China’s Generation Sector

China’s growing economy demands energy to fuel it. In the first seven months of 2011, electric power consumption increased 12.2 percent from last year’s levels.[i] That 12 percent generation increase compares to less than a one percent increase in generation levels in the United States for the first 5 months of this year.[ii] Forty-one gigawatts of new generating capacity in China helped to meet that higher generation level, consisting of 27.7 gigawatts of coal-fired capacity and 7.7 gigawatts of hydroelectric power.

Source: China Daily, China’s power consumption up 12.2%, August 15, 2011, http://www.chinadaily.com.cn/business/2011-08/15/content_13114508.htm

 

According to the newspaper The Australian, for every obsolete coal-fired plant that China dismantled over the past three years, 2 new coal-fired plants have been built.[iii] And this pace is expected to continue. The Energy Information Administration (EIA), in its International Energy Outlook 2011[iv], expects China to build 1,020 gigawatts of generating capacity between 2008 and 2035, of which almost half (48 percent) is expected to be coal-fired. The International Energy Agency (IEA) is forecasting a similar build pattern of coal-fired plants for China in its new policies case. In its current policies case, it expects China to build about twice as much coal-fired generating capacity–almost 1,000 gigawatts during the same 2008 to 2035 time period.[v]

According to the EIA, China’s generating capacity is expected to surpass the total generating capacity of the United States in a few years. China’s coal-fired capacity is already about 80 percent higher than that of the United States and by 2035, it is expected to be more than 200 percent greater.[vi]

Source: Energy Information Administration, International Energy Outlook 2011

China also has more hydroelectric generating capacity than the United States—about 120 percent more—and is expected to build another 188 gigawatts, slightly more than its 2008 inventory, according to the EIA. The IEA is expecting over 200 gigawatts of additional hydroelectric generating capacity to be built in China by 2035.

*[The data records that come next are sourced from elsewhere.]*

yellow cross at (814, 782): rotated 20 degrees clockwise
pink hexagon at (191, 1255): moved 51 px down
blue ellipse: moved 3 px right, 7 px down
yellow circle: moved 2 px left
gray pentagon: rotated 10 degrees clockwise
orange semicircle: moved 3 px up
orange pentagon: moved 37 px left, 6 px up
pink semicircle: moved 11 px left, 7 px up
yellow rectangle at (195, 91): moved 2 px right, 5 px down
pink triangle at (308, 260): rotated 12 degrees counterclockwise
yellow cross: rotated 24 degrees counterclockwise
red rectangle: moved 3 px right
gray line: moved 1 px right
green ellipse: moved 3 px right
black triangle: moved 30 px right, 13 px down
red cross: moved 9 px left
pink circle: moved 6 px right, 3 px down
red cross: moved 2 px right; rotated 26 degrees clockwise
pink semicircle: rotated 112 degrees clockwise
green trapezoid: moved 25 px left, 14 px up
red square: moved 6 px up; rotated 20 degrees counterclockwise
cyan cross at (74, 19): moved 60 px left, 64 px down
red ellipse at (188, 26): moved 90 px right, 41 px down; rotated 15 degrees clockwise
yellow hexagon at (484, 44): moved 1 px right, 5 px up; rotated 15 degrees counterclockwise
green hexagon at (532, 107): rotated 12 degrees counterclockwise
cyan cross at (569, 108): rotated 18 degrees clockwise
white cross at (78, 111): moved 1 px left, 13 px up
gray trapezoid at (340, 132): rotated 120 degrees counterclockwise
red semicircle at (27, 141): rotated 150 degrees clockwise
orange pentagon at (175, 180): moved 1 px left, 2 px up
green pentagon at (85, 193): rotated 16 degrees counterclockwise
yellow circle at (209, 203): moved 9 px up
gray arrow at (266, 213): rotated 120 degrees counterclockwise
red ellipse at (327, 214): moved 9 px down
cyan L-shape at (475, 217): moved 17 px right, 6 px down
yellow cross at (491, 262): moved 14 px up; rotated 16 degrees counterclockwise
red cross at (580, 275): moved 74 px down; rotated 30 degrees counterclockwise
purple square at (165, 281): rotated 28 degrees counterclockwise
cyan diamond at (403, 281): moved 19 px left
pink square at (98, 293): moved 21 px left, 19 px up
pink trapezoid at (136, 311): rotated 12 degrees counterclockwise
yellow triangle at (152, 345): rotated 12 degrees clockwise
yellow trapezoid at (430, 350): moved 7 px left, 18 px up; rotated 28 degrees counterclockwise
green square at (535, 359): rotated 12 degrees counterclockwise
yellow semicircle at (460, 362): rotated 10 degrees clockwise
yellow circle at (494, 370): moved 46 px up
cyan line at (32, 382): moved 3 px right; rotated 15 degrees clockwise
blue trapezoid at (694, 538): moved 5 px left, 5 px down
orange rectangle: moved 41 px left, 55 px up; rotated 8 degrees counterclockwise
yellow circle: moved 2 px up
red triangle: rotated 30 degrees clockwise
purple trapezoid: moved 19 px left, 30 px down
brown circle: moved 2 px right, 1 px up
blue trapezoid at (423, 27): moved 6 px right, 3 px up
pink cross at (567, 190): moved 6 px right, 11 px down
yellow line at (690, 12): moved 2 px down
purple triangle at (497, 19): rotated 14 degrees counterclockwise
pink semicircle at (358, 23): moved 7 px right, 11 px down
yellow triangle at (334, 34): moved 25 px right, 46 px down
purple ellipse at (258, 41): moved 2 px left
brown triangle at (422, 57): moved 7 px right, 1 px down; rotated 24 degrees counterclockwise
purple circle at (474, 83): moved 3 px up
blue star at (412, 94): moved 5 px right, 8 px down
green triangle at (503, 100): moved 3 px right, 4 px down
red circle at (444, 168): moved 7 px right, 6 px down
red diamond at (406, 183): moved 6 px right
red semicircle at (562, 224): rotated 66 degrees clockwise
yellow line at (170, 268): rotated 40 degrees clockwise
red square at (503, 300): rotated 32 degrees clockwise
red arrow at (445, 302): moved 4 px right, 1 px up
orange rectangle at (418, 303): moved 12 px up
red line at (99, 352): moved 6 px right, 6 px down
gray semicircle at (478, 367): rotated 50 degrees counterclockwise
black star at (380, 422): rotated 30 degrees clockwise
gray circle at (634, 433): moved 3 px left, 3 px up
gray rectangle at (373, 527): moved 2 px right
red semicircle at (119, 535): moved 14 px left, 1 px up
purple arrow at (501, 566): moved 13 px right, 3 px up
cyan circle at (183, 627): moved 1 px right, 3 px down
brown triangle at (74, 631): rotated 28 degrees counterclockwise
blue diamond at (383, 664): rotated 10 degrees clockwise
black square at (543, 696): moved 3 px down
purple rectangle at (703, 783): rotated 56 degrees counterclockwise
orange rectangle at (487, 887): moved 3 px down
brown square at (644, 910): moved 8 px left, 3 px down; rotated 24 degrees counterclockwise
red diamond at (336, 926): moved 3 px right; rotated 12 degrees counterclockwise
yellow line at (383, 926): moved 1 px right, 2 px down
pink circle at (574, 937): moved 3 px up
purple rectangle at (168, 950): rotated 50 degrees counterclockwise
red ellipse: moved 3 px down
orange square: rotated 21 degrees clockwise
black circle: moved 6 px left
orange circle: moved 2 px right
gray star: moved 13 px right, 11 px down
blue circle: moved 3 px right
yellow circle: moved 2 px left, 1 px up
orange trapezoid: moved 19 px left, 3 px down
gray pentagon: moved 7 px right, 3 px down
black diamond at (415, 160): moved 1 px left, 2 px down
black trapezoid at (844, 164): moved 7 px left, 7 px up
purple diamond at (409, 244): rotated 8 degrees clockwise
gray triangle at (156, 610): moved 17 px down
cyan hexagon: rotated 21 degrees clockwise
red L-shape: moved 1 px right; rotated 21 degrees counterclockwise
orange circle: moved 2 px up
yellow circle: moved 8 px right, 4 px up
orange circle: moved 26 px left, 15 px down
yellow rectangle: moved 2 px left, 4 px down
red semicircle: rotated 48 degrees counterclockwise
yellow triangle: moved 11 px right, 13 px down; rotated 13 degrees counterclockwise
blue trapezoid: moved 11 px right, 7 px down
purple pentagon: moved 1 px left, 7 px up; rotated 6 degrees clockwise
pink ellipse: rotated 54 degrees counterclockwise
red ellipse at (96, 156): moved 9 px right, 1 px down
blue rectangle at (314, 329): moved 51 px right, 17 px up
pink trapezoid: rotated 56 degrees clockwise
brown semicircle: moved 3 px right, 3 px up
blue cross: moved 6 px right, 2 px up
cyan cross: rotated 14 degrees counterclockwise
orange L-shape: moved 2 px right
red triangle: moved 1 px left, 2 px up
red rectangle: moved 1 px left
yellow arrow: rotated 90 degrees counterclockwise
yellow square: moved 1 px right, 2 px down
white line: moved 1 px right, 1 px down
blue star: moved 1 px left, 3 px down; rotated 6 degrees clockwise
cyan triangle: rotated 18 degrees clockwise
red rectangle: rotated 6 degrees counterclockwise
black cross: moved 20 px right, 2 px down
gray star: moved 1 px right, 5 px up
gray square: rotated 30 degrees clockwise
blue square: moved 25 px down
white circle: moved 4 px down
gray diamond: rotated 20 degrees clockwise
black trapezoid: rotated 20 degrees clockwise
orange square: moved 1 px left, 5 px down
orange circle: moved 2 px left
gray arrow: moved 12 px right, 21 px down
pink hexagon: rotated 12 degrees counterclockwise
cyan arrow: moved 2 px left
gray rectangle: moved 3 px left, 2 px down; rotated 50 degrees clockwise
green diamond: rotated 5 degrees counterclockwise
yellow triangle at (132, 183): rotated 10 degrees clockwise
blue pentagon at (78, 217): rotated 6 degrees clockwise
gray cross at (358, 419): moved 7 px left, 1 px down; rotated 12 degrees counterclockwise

Both agencies are also bullish on nuclear generating capacity with China building an additional 100 gigawatts over the 9 gigawatts that they currently have. Some Chinese officials have announced that hydroelectric and nuclear generating capacity will make up most of the country’s targets for clean energy in their most recent 5 year plan that requires 50 percent generation from renewable sources by 2050.[vii]

The reason is that the preferred renewable generating technologies, wind and solar, have low capacity factors compared to fossil, nuclear and hydroelectric technologies. That means that wind and solar generation levels from the same amount of capacity as fossil and nuclear technologies will be much lower in comparison. So, while China currently has more wind generating capacity than any other country in the world and is expected to add over 100 gigawatts more by 2035, wind power’s share of generation will only meet 5 percent of the country’s total generation in 2035 and solar generation will not even attain a one percent share, according to the EIA.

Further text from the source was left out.